HARRIS FAMILY
Robert Harris (1829–1904) became the patriarch of a four-generation newspaper dynasty in north-west Tasmania. He was a baby when he sailed for Australia with his convict mother in January 1831. He was apprenticed to printer Henry Dowling at the Launceston Advertiser in October 1845. He married in July 1853 and produced two sons, both of whom followed in the printing trade, and three daughters.
Harris launched the Auction-Mart Advertiser in January 1863, renaming it the Launceston Times in July 1864. In June 1869, he bought the Cornwall Chronicle, made it a tri-weekly and incorporated his Launceston Times into it. He also introduced a weekly that, in February 1871, he and partner Thomas Cook Just renamed the Tasmanian. Harris sold his Launceston newspapers to Just in June 1871 and continued as a commercial printer.

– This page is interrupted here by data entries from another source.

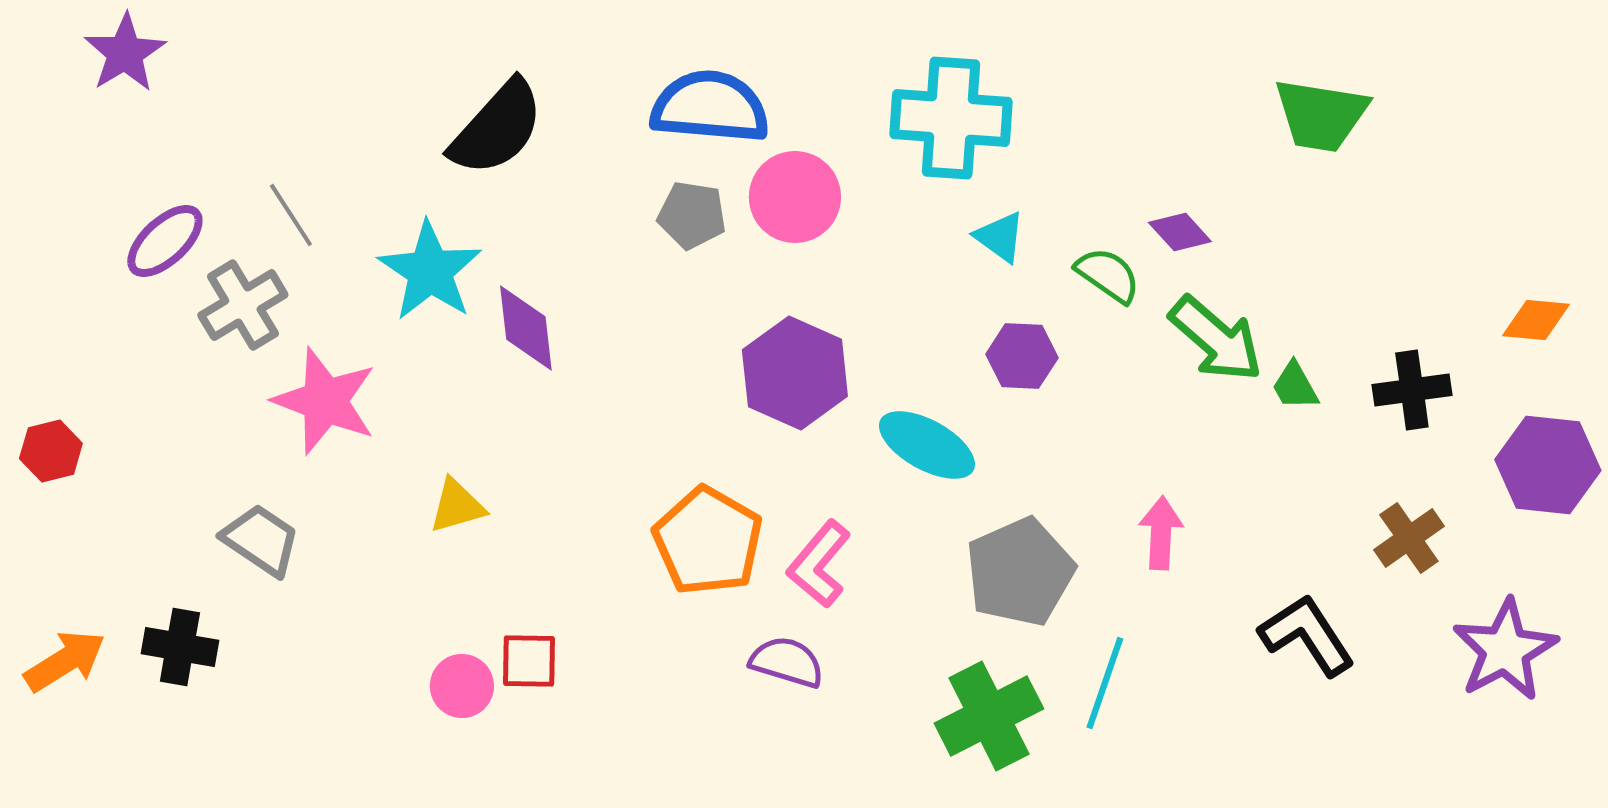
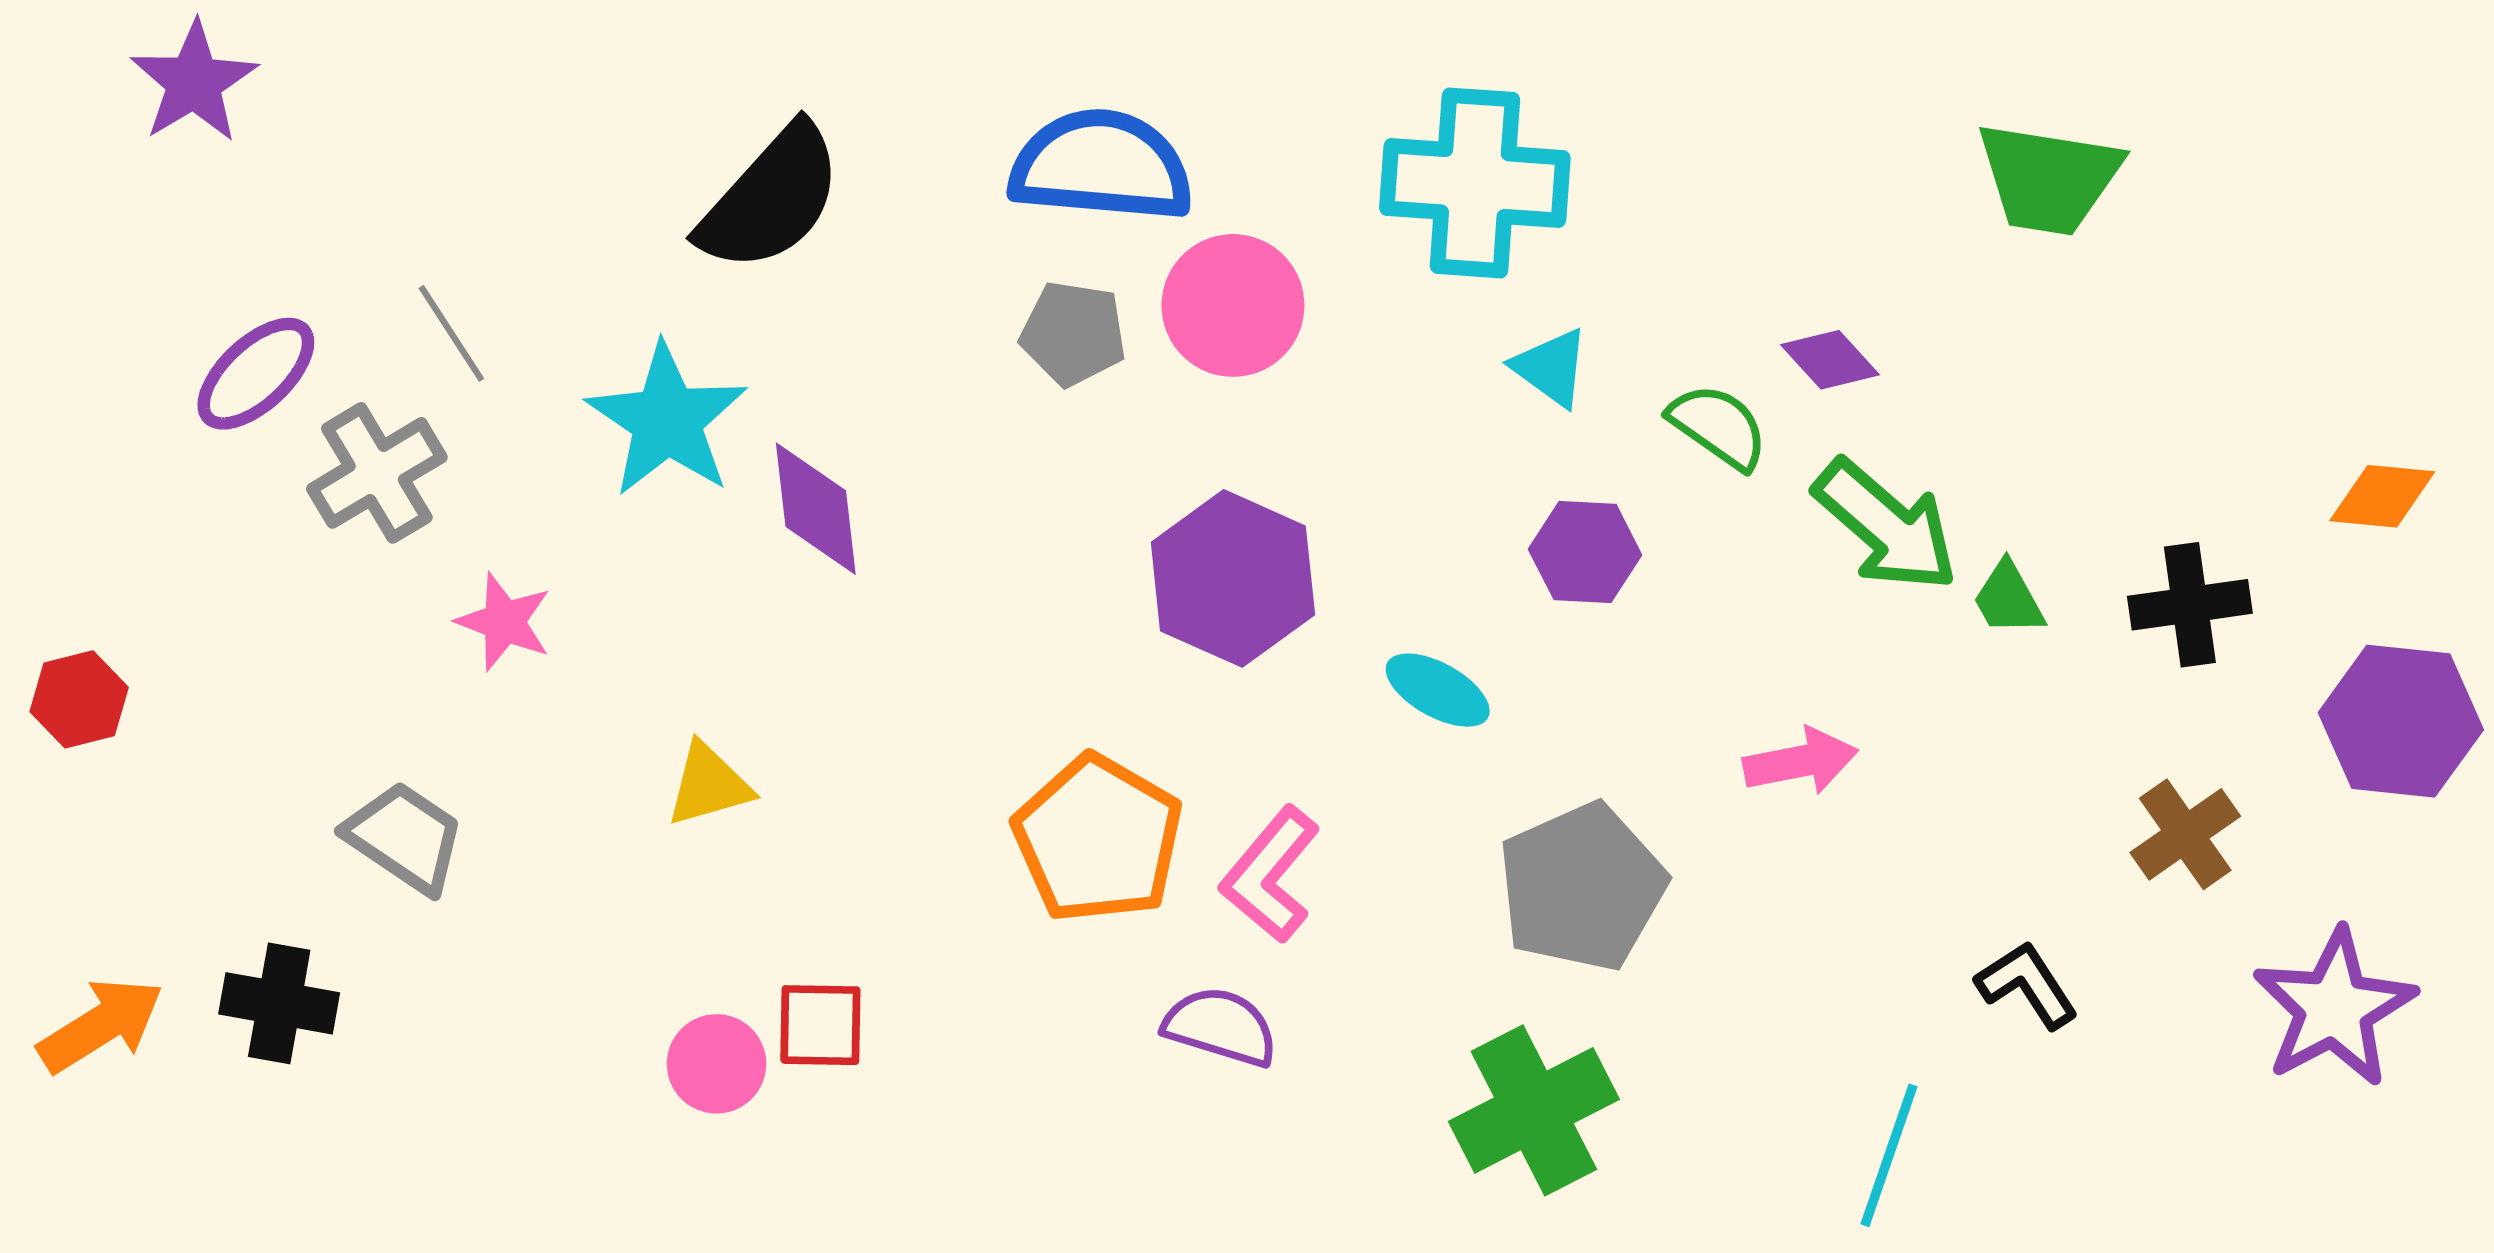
pink star: (325, 401) -> (504, 622), size x0.6
cyan ellipse: (927, 445) -> (1438, 690), size x0.7
pink arrow: (1161, 533) -> (1801, 761), moved, turned 76
black L-shape: (1307, 635) -> (2027, 985), size x0.7
cyan line: (1105, 683) -> (1889, 1155), moved

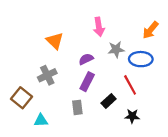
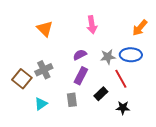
orange triangle: (55, 41) -> (45, 29), moved
gray star: (116, 49) -> (108, 57), moved
brown square: (21, 98) -> (22, 79), moved
cyan triangle: (41, 120) -> (41, 104), moved, turned -32

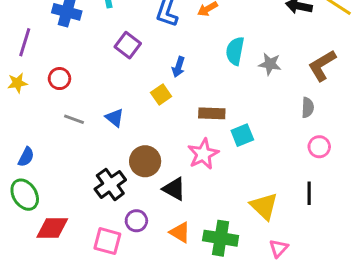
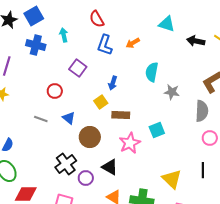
gray star: (270, 64) -> (172, 92), moved
red circle: (59, 79) -> (55, 91), moved
gray semicircle: (308, 108) -> (202, 111), size x1.5
brown rectangle: (212, 113) -> (121, 115), moved
brown circle: (145, 161) -> (90, 137), moved
purple circle: (136, 221) -> (86, 178), moved

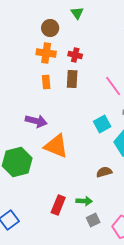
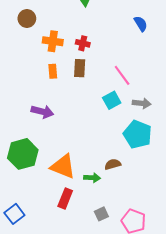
brown circle: (50, 28) -> (27, 19), moved
cyan square: (102, 124) -> (112, 100), moved
orange triangle: (56, 146) -> (63, 166), moved
green arrow: (84, 201) -> (92, 178), moved

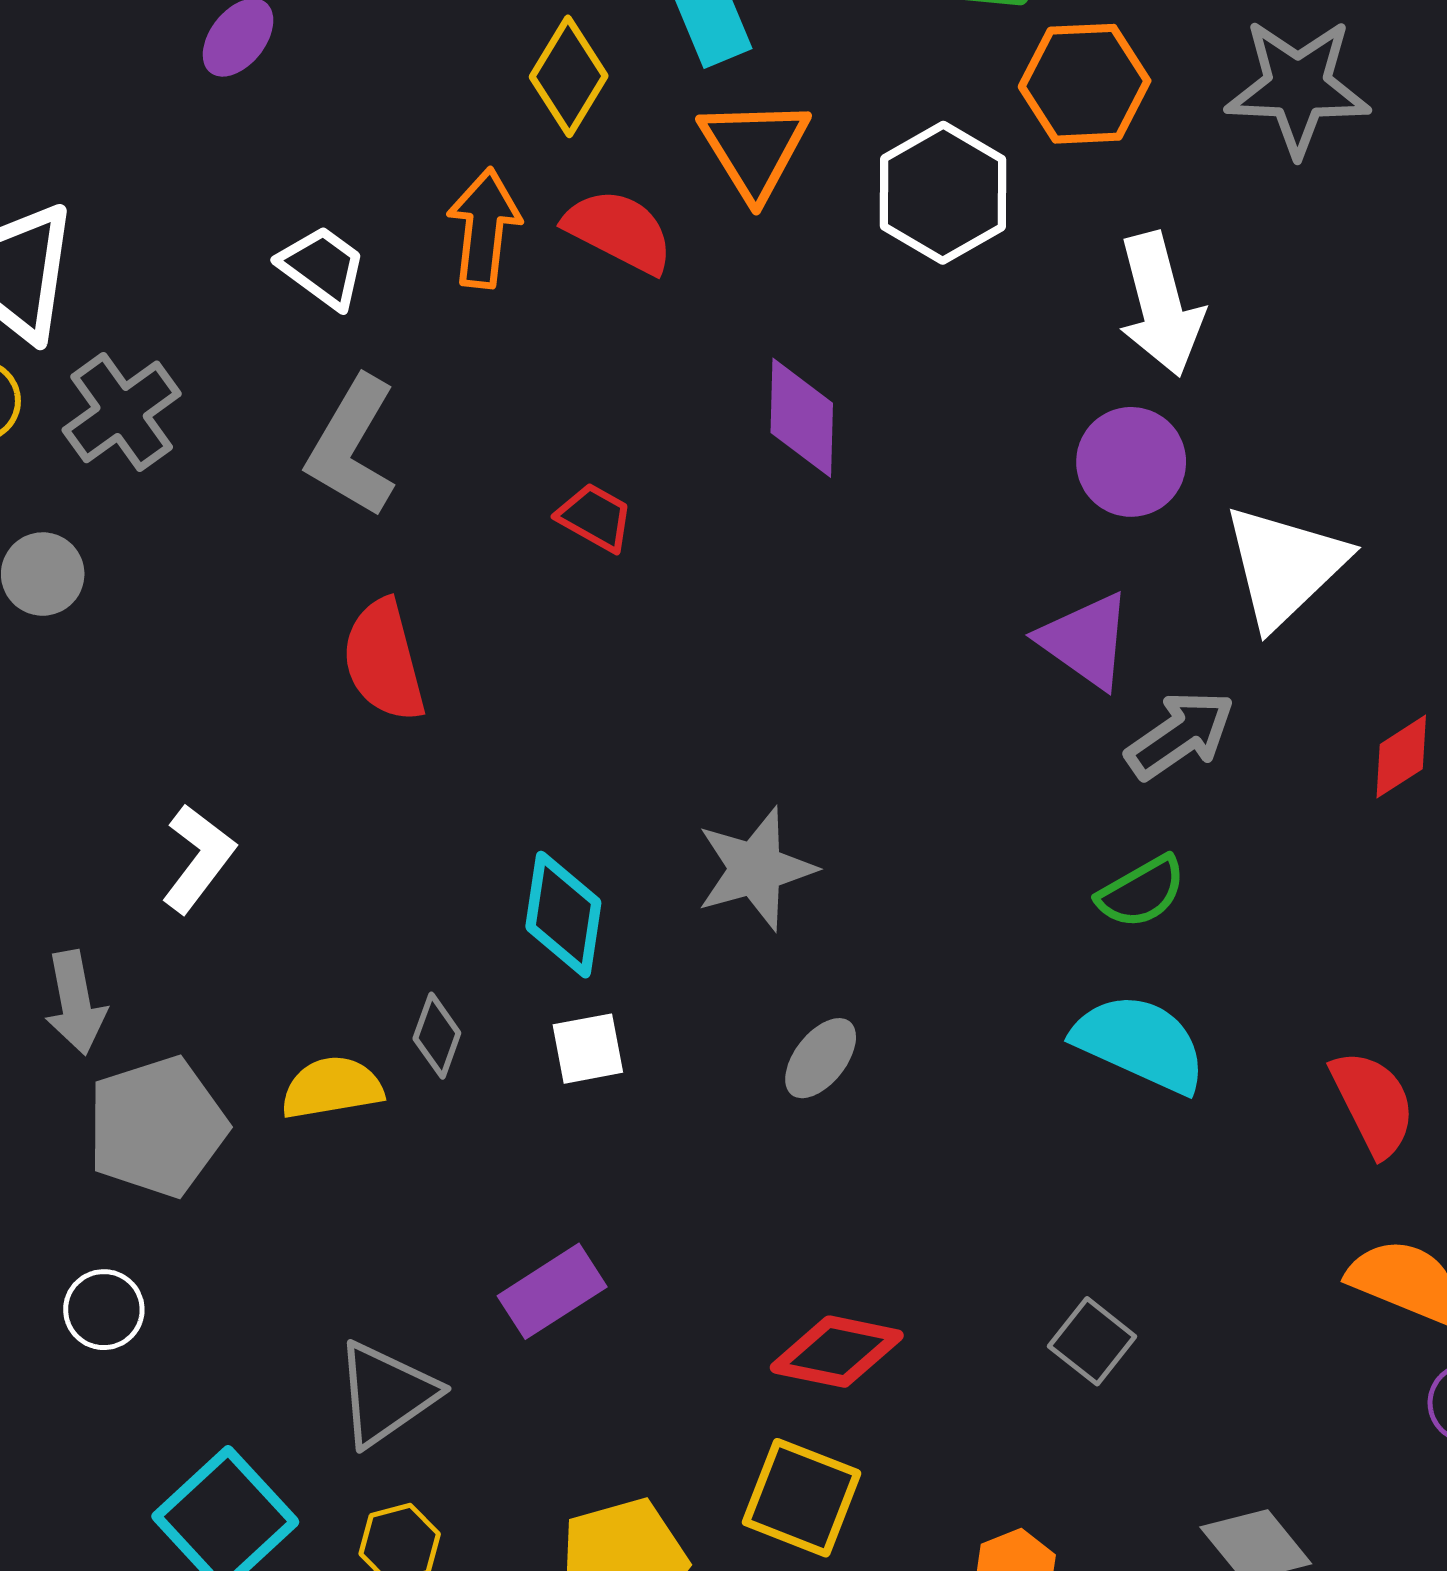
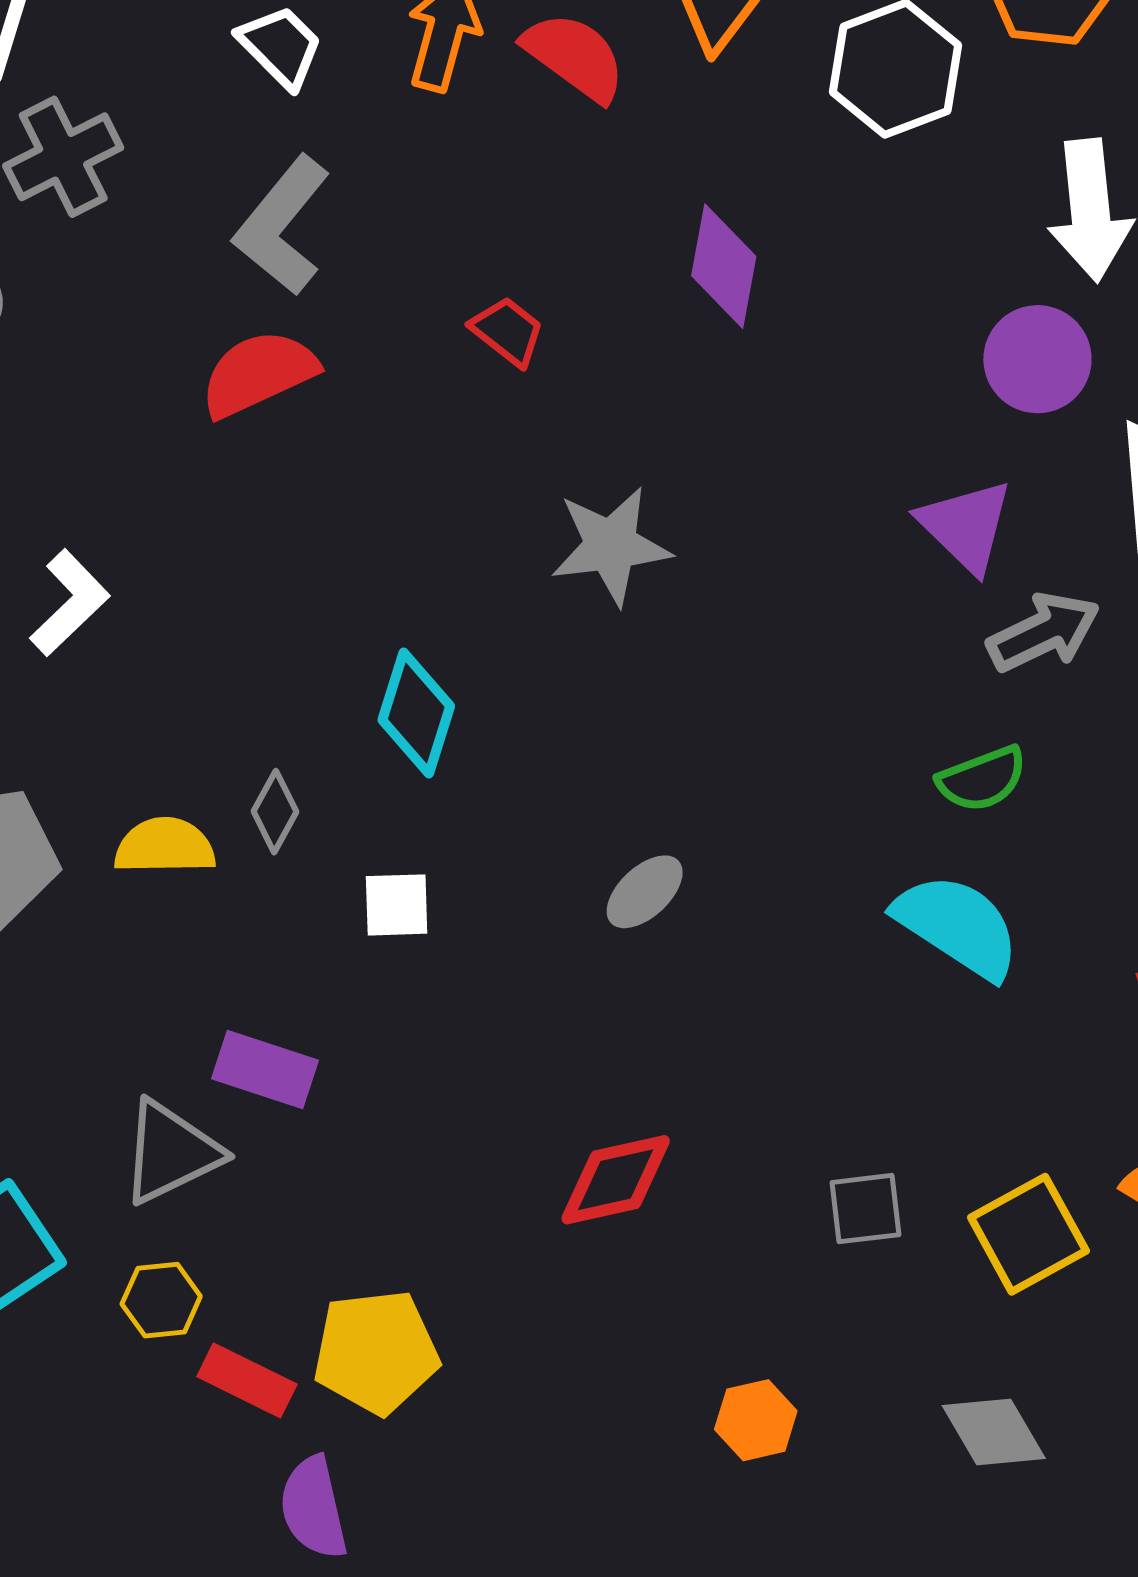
red semicircle: (384, 661) -> (258, 373), moved, turned 71
gray star: (756, 869) -> (611, 546), moved
white square: (588, 1049) -> (397, 905), moved
purple rectangle: (552, 1291) -> (265, 1069), moved, turned 42
gray square: (1092, 1341) -> (866, 1209), turned 36
red diamond: (837, 1352) -> (616, 1180), turned -33
yellow square: (802, 1498) -> (1028, 1234), moved, turned 31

In Victoria on 28 September 1875, he launched the Colac Times in competition with the bi-weekly Colac Herald, but moved to Wellington in July 1878 to become head printer at the New Zealand News. He returned to Australia in 1881 and worked at the Melbourne Argus for nine years. His younger son, Charles James (1864–1913), served a printing apprenticeship in New Zealand. At the end of 1883, he briefly joined his father at the Argus before working as a journalist and manager on newspapers in Brisbane, Townsville and Sydney. He joined the Launceston Daily Telegraph where he became managing editor of the weekly Colonist.
Encouraged by the mining boom in western Tasmania, Robert Harris enticed his sons to Burnie to launch the bi-weekly Wellington Times, which became the Emu Bay Times in November 1897. The family business was Incorporated in 1894 with Charles in control; his father and brother ran the commercial printing and commercial side of the business.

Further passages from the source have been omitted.